Duncan Hamilton was a prolific racing driver hailing from the wonderful country of Ireland. He had a relatively short career in the motor sport, spanning 9 years from 1950 to 1958.
He took up racing a few years after the end of World War 2, having flown aircraft for the Royal Navy during those 6 bloody years. As with many drivers in the 50s, participation in the bloodiest war in all of history gave them a fearlessness and will to win that you would be hard-pressed to find in the modern day. But Duncan Hamilton was a cut above the rest when it came to his reckless driving spirit and desire to win at all costs.
Hamilton did have a brief stint in Formula 1, entering 5 races between ’51 and ’53 but with no points to his name. It was actually in endurance racing where the Irishman managed the greatest successes.

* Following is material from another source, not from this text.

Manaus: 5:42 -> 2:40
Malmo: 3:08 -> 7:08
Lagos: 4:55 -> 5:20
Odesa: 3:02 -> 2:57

Undeniably his best achievement was claiming victory at the 1953 24 Hours of Le Mans. It was no simple feat however, as he was proclaimed winner in some style!
Before The Race
The event certainly got off to a poor start for Hamilton and his teammate, Tony Rolt. The pair were disqualified during practice as they mistakenly used the same number as another pairing, which was not allowed in the regulations.

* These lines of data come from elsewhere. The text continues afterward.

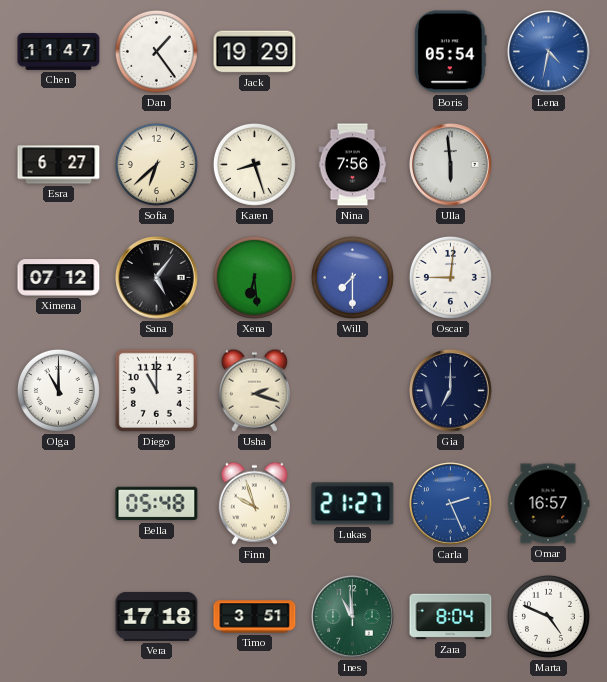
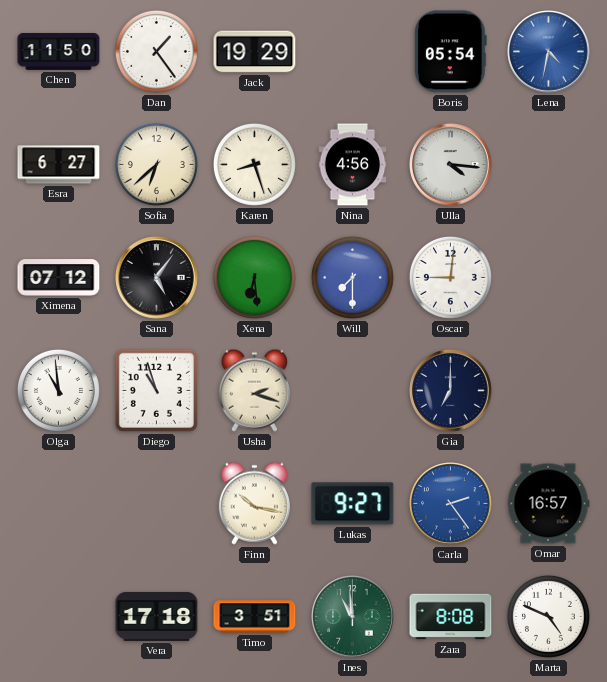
Chen: 11:47 -> 11:50
Nina: 7:56 -> 4:56
Ulla: 5:59 -> 4:16
Olga: 11:00 -> 10:59
Diego: 11:00 -> 10:57
Bella: 05:48 -> none
Finn: 9:57 -> 10:17
Lukas: 21:27 -> 9:27
Carla: 2:26 -> 2:24
Zara: 8:04 -> 8:08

After much persuasion by Jaguar team boss Lofty England, race organisers allowed Hamilton and Rolt to return.
But it appeared to be too little, too late as the two of them had been stumbling from bar to bar by this point and were drunk out of their minds. After all, they were not expecting to be reinstated into the event! The two drunkards teetered over to their works Jaguar C Type and were able to start the race.
The Long Drive
The mechanics at Jaguar tried to reduce the effects of the alcohol by making Duncan drink coffee. He refused however, stating that it would make him jittery and he would find it harder to control the car.
Somewhat counterintuitively, he asked for brandy instead as it would help calm his nerves behind the wheel. Like a true WW2 soldier!

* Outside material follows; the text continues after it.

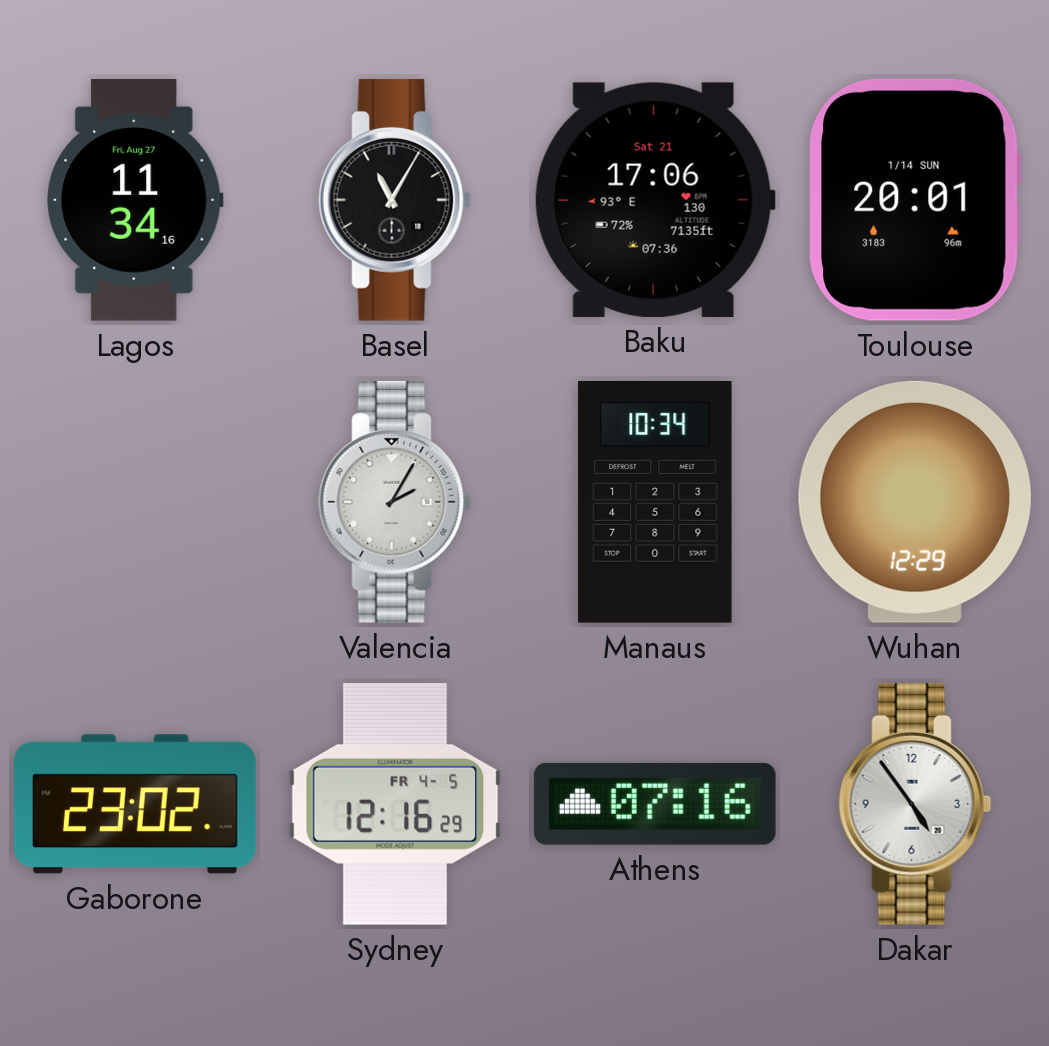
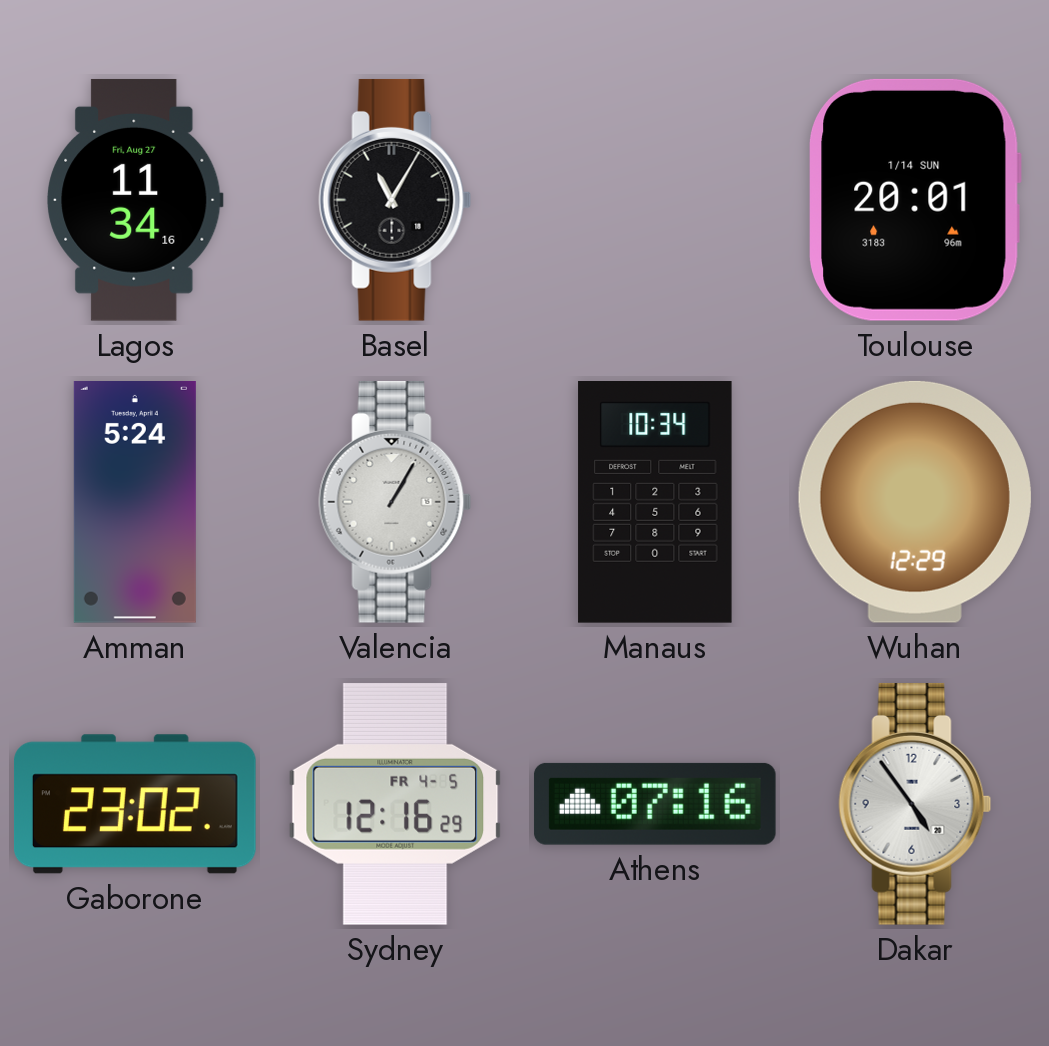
Baku: 17:06 -> none
Amman: none -> 5:24
Valencia: 2:05 -> 1:05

The extra booze may have proved necessary when an unfortunate bird collided with Hamilton’s face at a heady 130 miles per hour (around 210kph), which completely shattered his nose!
The raw pace of Hamilton and Rolt still shone through the thick veil of their drunkenness, and they somehow won the day-long race!
Duncan Hamilton competed in the 24 Hours of Le Mans another 5 times, with a best result of 2nd in 1954 (also with Tony Rolt as partner).
He took off his racing gloves for good in 1959; several injuries had shaken his body to the core and the death of his dear friend Mike Hawthorn had left him mentally distraught.
He spent the majority of his time after this brief foray in motorsport managing a garage in Bagshot, Surrey. The story of Duncan Hamilton at the 24 Hours of Le Mans will never be forgotten, as long as heroic deeds of drunken people continue to warm the hearts of all who hear of their accomplishments.